The first obvious connection to blading language as sandbox is a historical one. Most of us are either directly or tacitly aware of various blade lingo that has come and gone, along with some regional differences that have long since been forgotten.
For instance, I’ve heard that, in the very early days at least, NYC bladers called a soul grind a “smith grind”—from the obvious typological similarity to the skateboarding trick. Then there was the long schism between North America and Australia concerning royale vs shifty—not to mention the common (at that time) North American usage of “shifty” to mean something like “budget-ass-cheater-frontside-to-royale” for people who couldn’t do a royale straight away. Phrases like that would certainly color the opinions of Americans who (again, at that time) would hear a certain bias against Aussies doing their “shifties.” More on this in a second.
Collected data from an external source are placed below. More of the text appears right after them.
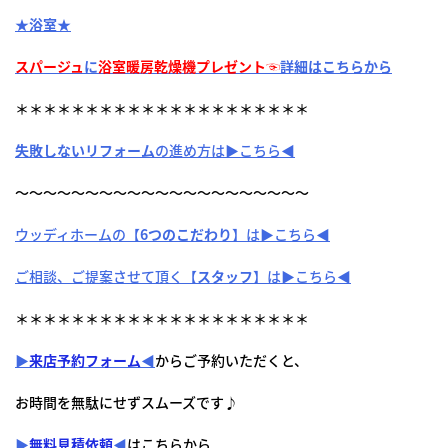
★浴室★
スパージュ
に
浴室暖房乾燥機プレゼント☜
詳細はこちらから
＊＊＊＊＊＊＊＊＊＊＊＊＊＊＊＊＊＊＊＊＊
失敗しないリフォーム
の進め方は▶こちら◀
～～～～～～～～～～～～～～～～～～～～～
ウッディホームの【
6つのこだわり
】は▶こちら◀
ご相談、ご提案させて頂く【
スタッフ
】は▶こちら◀
＊＊＊＊＊＊＊＊＊＊＊＊＊＊＊＊＊＊＊＊＊
▶
来店予約フォーム
◀
からご予約いただくと、
お時間を無駄にせずスムーズです♪
▶
無料見積依頼
◀
はこちらから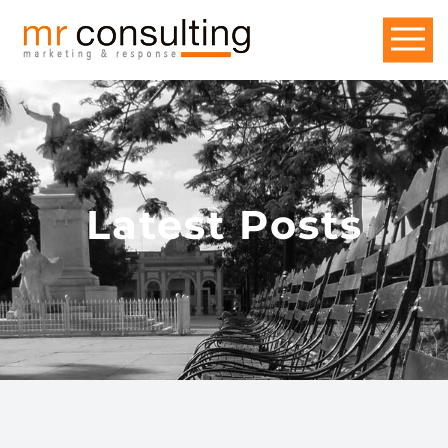
Latest Posts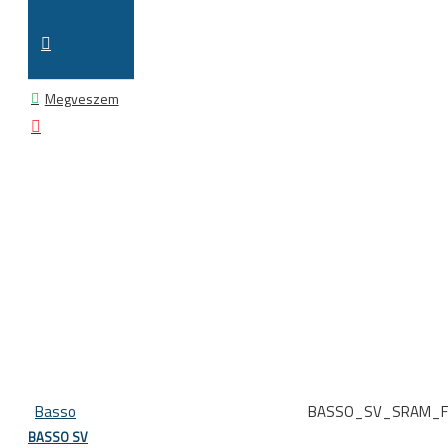
Megveszem
Basso
BASSO_SV_SRAM_F
BASSO SV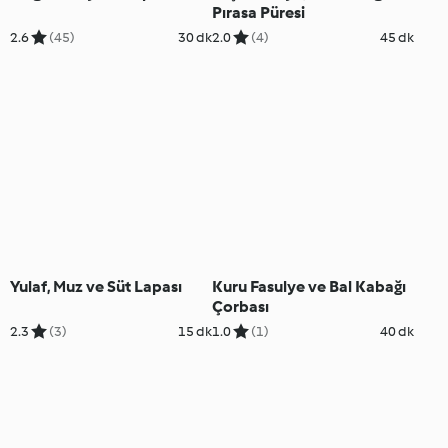
Pırasa Püresi
2.6
(45)
30 dk
2.0
(4)
45 dk
Yulaf, Muz ve Süt Lapası
Kuru Fasulye ve Bal Kabağı
Çorbası
2.3
(3)
15 dk
1.0
(1)
40 dk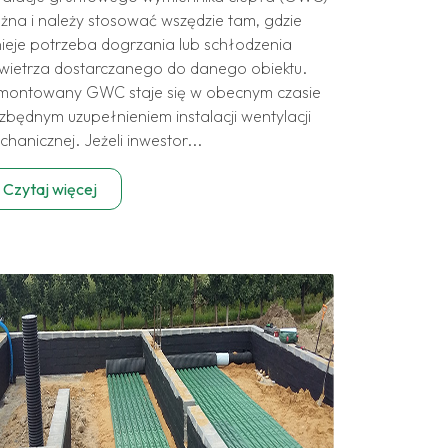
żna i należy stosować wszędzie tam, gdzie
nieje potrzeba dogrzania lub schłodzenia
wietrza dostarczanego do danego obiektu.
montowany GWC staje się w obecnym czasie
zbędnym uzupełnieniem instalacji wentylacji
hanicznej. Jeżeli inwestor...
Czytaj więcej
There are many other examples of “sandboxing” that we all know too well. Most of us have, in varying degrees of intensity, participated in the classic debates between farside vs topside, truespin vs blindside, various debates about what “alley-oop” means, what “savannah” means, whether someone can true-spin to a frame trick, and so on. Many years ago I wrote a piece dealing with language as an exercise of power within rollerblading, and I’m not sure how many people read that piece or felt strongly about it one way or another. In most cases, I tend to still see things that way. Culturally, we tend to isolate people whose understanding or usage differs from our own, or we tend to mock them or otherwise upbraid them into compliance—that’s what the “shifty” business was all about: trying to mock people into compliance, either by brow-beating them into submission, or by upbraiding them into “talking right.” Right or wrong, it’s about cultural dominance. One culture or sub-culture militating against another.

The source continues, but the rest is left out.